* [Assigned task] Write out, word for word, every line in the data below from the one containing "año, Pedreira" to the one containing "ung genau richtig!", both of them included.

* [Provided material]
=-=-=

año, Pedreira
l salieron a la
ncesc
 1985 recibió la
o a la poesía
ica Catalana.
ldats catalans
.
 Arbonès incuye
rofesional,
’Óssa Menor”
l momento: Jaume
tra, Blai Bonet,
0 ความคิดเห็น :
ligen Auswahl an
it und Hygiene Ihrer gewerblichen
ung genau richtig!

=-=-=

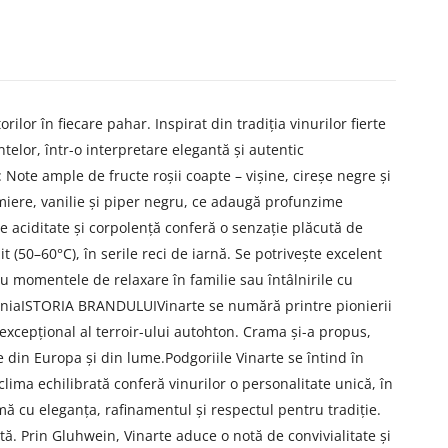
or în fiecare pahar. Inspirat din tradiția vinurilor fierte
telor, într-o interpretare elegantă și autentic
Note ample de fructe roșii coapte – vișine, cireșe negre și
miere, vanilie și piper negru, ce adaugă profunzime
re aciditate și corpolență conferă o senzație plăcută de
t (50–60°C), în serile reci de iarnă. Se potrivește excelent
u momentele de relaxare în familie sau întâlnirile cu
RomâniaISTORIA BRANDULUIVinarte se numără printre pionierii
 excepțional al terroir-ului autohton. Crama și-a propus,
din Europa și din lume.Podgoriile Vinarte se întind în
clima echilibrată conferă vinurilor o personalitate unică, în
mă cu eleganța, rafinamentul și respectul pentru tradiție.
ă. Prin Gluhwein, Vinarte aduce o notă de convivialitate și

=-=-=

* [Result]
año, Pedreira
l salieron a la
ncesc
 1985 recibió la
o a la poesía
ica Catalana.
ldats catalans
.
 Arbonès incuye
rofesional,
’Óssa Menor”
l momento: Jaume
tra, Blai Bonet,
0 ความคิดเห็น :
ligen Auswahl an
it und Hygiene Ihrer gewerblichen
ung genau richtig!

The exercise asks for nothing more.